WHAT IS NEEDED = Your task is to reproduce exactly the lines that run from the beginning of the data through the line where "Ridders terug in Arcen!" appears.

RECORDS FOR THE TASK =

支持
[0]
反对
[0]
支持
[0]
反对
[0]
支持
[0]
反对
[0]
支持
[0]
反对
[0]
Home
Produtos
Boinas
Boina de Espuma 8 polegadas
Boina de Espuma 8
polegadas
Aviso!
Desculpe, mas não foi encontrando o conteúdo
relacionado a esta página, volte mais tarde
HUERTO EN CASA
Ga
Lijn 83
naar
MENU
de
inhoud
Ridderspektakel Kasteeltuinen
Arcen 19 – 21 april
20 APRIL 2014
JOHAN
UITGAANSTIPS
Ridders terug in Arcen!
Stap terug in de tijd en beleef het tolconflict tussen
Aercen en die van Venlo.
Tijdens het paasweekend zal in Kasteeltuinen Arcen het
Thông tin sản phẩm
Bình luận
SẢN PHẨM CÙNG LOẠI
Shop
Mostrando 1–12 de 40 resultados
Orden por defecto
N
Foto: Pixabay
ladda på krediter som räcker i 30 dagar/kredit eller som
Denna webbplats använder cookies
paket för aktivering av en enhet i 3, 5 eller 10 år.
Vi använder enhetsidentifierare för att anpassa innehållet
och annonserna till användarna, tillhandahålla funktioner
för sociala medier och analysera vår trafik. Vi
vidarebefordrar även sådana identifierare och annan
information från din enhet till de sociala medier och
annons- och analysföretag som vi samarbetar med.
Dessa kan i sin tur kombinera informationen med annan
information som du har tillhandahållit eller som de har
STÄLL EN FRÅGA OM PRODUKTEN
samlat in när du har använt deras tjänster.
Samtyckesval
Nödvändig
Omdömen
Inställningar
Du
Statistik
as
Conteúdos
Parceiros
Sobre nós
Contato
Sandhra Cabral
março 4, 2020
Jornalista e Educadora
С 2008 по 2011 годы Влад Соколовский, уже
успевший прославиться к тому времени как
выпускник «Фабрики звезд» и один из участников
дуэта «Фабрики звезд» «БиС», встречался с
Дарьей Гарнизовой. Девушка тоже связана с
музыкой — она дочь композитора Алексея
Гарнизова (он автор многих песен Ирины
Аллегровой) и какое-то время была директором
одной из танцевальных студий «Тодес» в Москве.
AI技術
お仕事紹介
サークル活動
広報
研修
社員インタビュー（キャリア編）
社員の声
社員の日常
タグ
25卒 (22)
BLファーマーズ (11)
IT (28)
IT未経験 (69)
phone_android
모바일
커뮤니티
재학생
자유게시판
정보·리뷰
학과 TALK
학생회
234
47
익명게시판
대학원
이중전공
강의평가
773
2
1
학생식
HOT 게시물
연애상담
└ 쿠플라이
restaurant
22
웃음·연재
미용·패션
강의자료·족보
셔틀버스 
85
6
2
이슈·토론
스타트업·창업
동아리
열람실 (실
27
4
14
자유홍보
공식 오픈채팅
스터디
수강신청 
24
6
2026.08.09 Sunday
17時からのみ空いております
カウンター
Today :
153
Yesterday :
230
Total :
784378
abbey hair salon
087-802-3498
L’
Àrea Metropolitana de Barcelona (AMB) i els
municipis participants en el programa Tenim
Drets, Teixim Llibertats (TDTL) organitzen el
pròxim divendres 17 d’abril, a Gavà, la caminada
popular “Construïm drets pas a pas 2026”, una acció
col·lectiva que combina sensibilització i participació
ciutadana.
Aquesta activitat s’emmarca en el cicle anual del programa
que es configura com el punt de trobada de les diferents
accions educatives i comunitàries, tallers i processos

REPLY TO THE EXERCISE =
支持
[0]
反对
[0]
支持
[0]
反对
[0]
支持
[0]
反对
[0]
支持
[0]
反对
[0]
Home
Produtos
Boinas
Boina de Espuma 8 polegadas
Boina de Espuma 8
polegadas
Aviso!
Desculpe, mas não foi encontrando o conteúdo
relacionado a esta página, volte mais tarde
HUERTO EN CASA
Ga
Lijn 83
naar
MENU
de
inhoud
Ridderspektakel Kasteeltuinen
Arcen 19 – 21 april
20 APRIL 2014
JOHAN
UITGAANSTIPS
Ridders terug in Arcen!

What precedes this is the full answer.